Commentary: It’s time for Utahns to reconsider the widespread use of antidepressants — (The Salt Lake Tribune)

To view original article click here

The Salt Lake Tribune

Jacob Hess, Ph.D., Jocelyn Pedersen, Cassandra Casey, Holli Oram, Karen Welch and Ed and Sharon Fila are involved in local mental health education in partnership with the Utah nonprofit All of Life.

July 29, 2018

Utah leaders ​have done a bold thing this year to protect the state’s residents: suing certain pharmaceutical companies for what has been characterized in different lawsuits as “callous” and “aggressive” marketing to promote opioids while concealing significant risks. As a result of these tactics, far too many have died of opioid overdose.

While applauding historic actions of state leadership, we can’t help but wonder whether we have assumed too quickly that these industry tactics are somehow exclusive to opioids.

As local citizens who have spent ​years in mental health education, we write to highlight overlooked similarities between industry influences on our opioid and suicide crises.

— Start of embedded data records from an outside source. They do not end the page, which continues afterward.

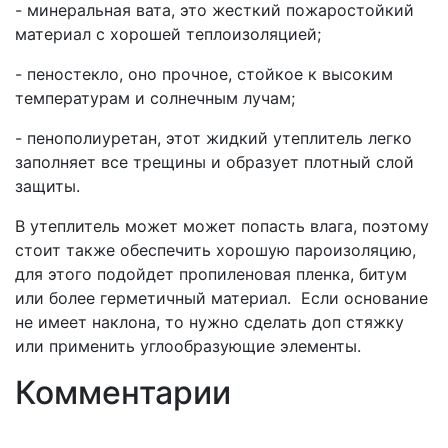
- минеральная вата, это жесткий пожаростойкий
материал с хорошей теплоизоляцией;
- пеностекло, оно прочное, стойкое к высоким
температурам и солнечным лучам;
- пенополиуретан, этот жидкий утеплитель легко
заполняет все трещины и образует плотный слой
защиты.
В утеплитель может может попасть влага, поэтому
стоит также обеспечить хорошую пароизоляцию,
для этого подойдет пропиленовая пленка, битум
или более герметичный материал. Если основание
не имеет наклона, то нужно сделать доп стяжку
или применить углообразующие элементы.
Комментарии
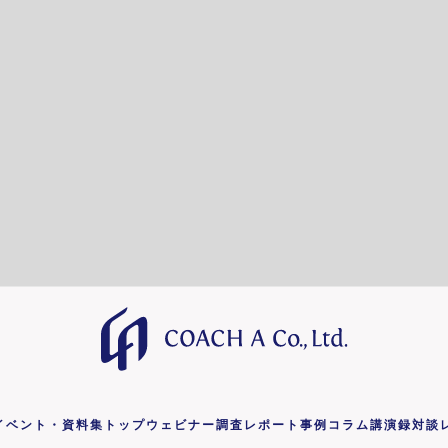
イベント・資料集トップ
ウェビナー
調査レポート
事例コラム
講演録
対談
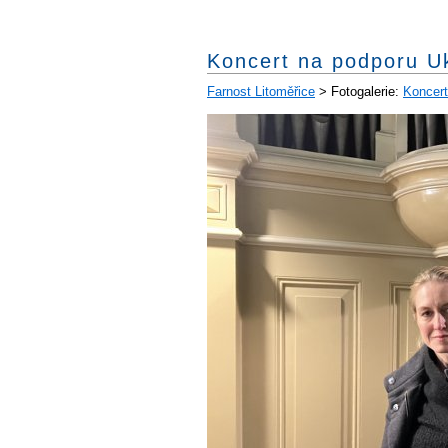
Koncert na podporu Uk
Farnost Litoměřice
> Fotogalerie:
Koncert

A Weber County lawsuit alleged that having “trivialized or obscured [opioids’] serious risks,” companies convinced doctors and patients “that the compassionate treatment of pain required opioids.” And a Utah County Commission resolution stated that despite “knowing of the serious risks and adverse outcomes related to the use of their opioids,” companies “nevertheless set out in the 1990s and 2000s to persuade providers, regulators and patients that opioids are safe and effective.”

This same minimization of risks has been plainly documented in industry marketing for antidepressants — a campaign so successful that most people consider them first-line, and increasingly long-term solutions. Indeed, a majority of legislative and educational efforts to reduce suicide (including Sen. Orrin Hatch’s new proposal) aim to essentially increase “treatment access” — which (despite the range of options available) most often means psychiatric treatment.

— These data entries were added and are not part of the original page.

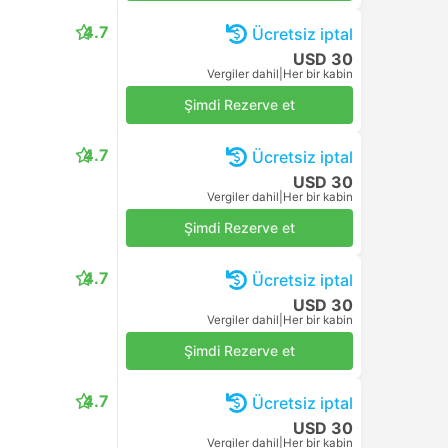
4.7
Ücretsiz iptal
USD 30
Vergiler dahil
|
Her bir kabin
Şimdi Rezerve et
4.7
Ücretsiz iptal
USD 30
Vergiler dahil
|
Her bir kabin
Şimdi Rezerve et
4.7
Ücretsiz iptal
USD 30
Vergiler dahil
|
Her bir kabin
Şimdi Rezerve et
4.7
Ücretsiz iptal
USD 30
Vergiler dahil
|
Her bir kabin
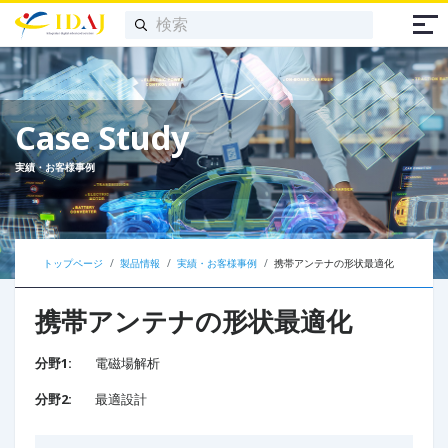
Case Study
実績・お客様事例
トップページ
製品情報
実績・お客様事例
携帯アンテナの形状最適化​
携帯アンテナの形状最適化​
分野1:
電磁場解析
分野2:
最適設計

Will that reduce the heartbreaking numbers?

How we all wish it would! But we have to ask: haven’t we tried this already? Between the early 1990s and 2008, antidepressant use in teens and adults quadrupled — with rates climbing even further in the past 10 years. In this same period, numbers of suicide and chronic disability for mental illness reached record levels — with 600,000 youth and 4 million adults on disability for mental illness today (compared with 16,200 and 1.25 million in 1987).

Despite these troubling statistics, ​“under treatment” and “treatment stigma​” continue to be held up as primary barriers to reducing suicides — almost without question.

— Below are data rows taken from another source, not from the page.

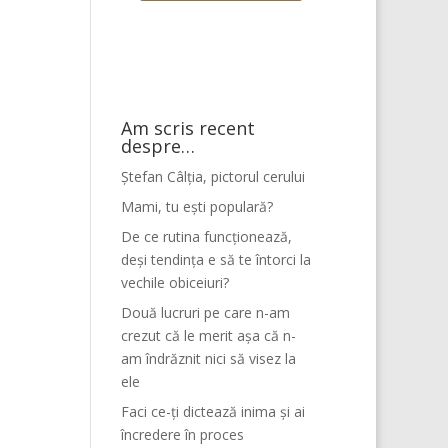
Am scris recent
despre…
Ștefan Câlția, pictorul cerului
Mami, tu ești populară?
De ce rutina funcționează,
deși tendința e să te întorci la
vechile obiceiuri?
Două lucruri pe care n-am
crezut că le merit așa că n-
am îndrăznit nici să visez la
ele
Faci ce-ți dictează inima și ai
încredere în proces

Could it be time to reconsider our basic approach? We believe the evidence compels a broader conversation about suicide prevention and mental health overall.

These are not outlier concerns. Recall that the FDA mandated a warning on antidepressant packaging because of the evidence for heightened suicidality with teenage brains. And 20 peer-reviewed adult studies have found consistently poor outcomes with long-term antidepressant use.

Please don’t misunderstand. We are not recommending that anyone stop current medical treatment, which only a doctor can advise. Nor are we saying any treatment option be made less available.

What we’re encouraging is more conversation about sensible adjustments to standard protocols, including: (1) informed consent that better acknowledges risks without overstating benefits, (2) more careful monitoring of heightened suicidality risk during any dosage change, (3) increased support for careful, gradual, and supervised discontinuation when medication benefits have ceased, and especially (4) greater priority attention to hundreds of other ways to boost mood and relieve emotional distress.

There are so many reasons to be hopeful! In our own classes, we’ve seen hundreds of people find more sustainable healing when they begin to decrease core risk factors for emotional distress, one at a time.

Our ultimate plea is for state leaders to ensure that conversations about suicide prevention don’t naively adopt talking points touted by industry-funded researchers or organizations (our tragic opioid mistake), while allowing all perspectives to be included — even those that may be challenging to hear.

The preciousness of each individual life calls for no less.